# Machine learning - multimodal regression for GSR using other modalities

*This notebook contains initial work on regression model for target GSR using other physiological signals. This work was out of scope of the initial paper and is incomplete.

In [None]:
import os
if('notebooks' in os.getcwd()):
    os.chdir('..')
import pandas as pd
import numpy as np

In [None]:
# Create new directory for notebook output
notebook_temp_dir = os.path.join(os.getcwd(), "temp", "5_multimodal_regression")

if not os.path.exists(notebook_temp_dir):
    os.makedirs(notebook_temp_dir)

In [None]:
# Load file
features_file_directory = os.path.join(os.getcwd(), 'temp', 'windowed_features.csv')
df = pd.read_csv(features_file_directory, index_col=0)

In [None]:
df = df[df['Segment']=='gas_inhalation']
df = df.dropna()

In [None]:
import pandas as pd
import matplotlib.pyplot as plt
import seaborn as sns
from sklearn.linear_model import Ridge
from sklearn.metrics import mean_absolute_error, mean_squared_error, r2_score
from sklearn.model_selection import train_test_split

# Load your data into a DataFrame
data = df  # Replace with your data file path


# Filter columns that contain 'Emg/Contact[RightOrbicularis]', 'Emg/Contact[LeftOrbicularis]', 'Emg/Contact[RightZygomaticus]', 'Emg/Contact[LeftZygomaticus]', or 'Biopac_GSR_mean' in their names
#selected_columns = [col for col in data.columns if 'Emg/Contact[RightOrbicularis]' in col 
#                                                 or 'Emg/Contact[LeftOrbicularis]' in col 
#                                                 or 'Emg/Contact[RightZygomaticus]' in col 
#                                                 or 'Emg/Contact[LeftZygomaticus]' in col 
#                                                 or col == 'Biopac_GSR_mean'
#                                                 or col == 'Condition'
#                                                 or col == 'Segment'
#                                                 or col == 'participant_number']

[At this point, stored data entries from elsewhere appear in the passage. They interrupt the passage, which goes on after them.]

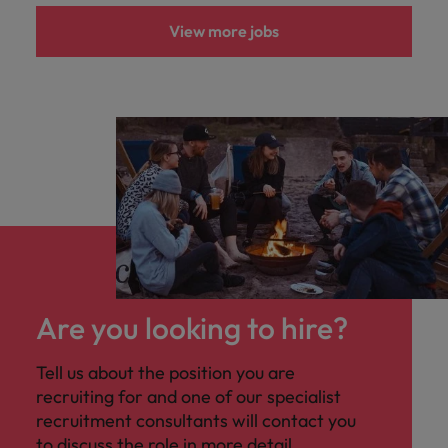
View more jobs
Are you looking to hire?
Tell us about the position you are
recruiting for and one of our specialist
recruitment consultants will contact you
to discuss the role in more detail.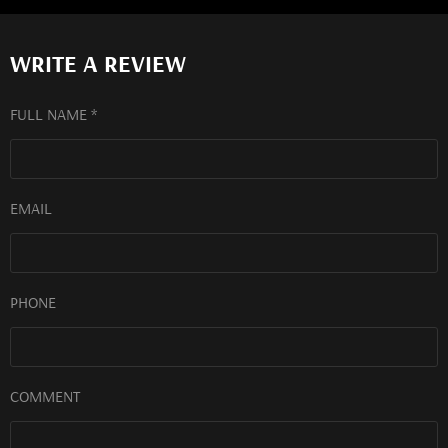
WRITE A REVIEW
FULL NAME *
EMAIL
PHONE
COMMENT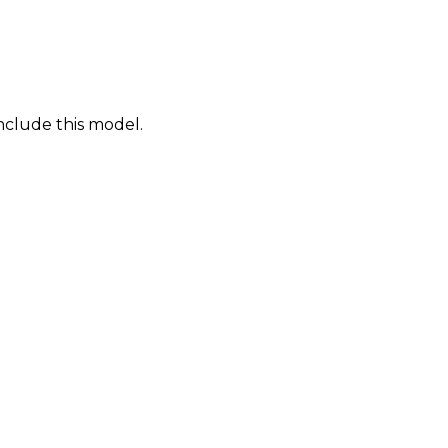
nclude this model.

# Create a new DataFrame with only the selected columns
#data = data[selected_columns]

# Initialize lists to store evaluation results
mae_scores = []
rmse_scores = []
r2_scores = []


# Initialize lists to store actual and predicted values
all_actual_values = []
all_predicted_values = []

# Initialize lists to store average mean values for actual and predicted GSR
average_actual_means = []
average_predicted_means = []

# Initialize an array to accumulate feature importances across all participants
total_feature_importances = []


# Iterate through each participant for leave-one-subject-out cross-validation
unique_participants = data['participant_number'].unique()
for participant in unique_participants:
    print("Running ML for participant:" + participant)
    # Split data into training and validation sets
    train_data = data[data['participant_number'] != participant]
    #train_data = train_data[train_data['Condition']=='CO2']
    val_data = data[data['participant_number'] == participant]
    #val_data = val_data[val_data['Condition']=='CO2']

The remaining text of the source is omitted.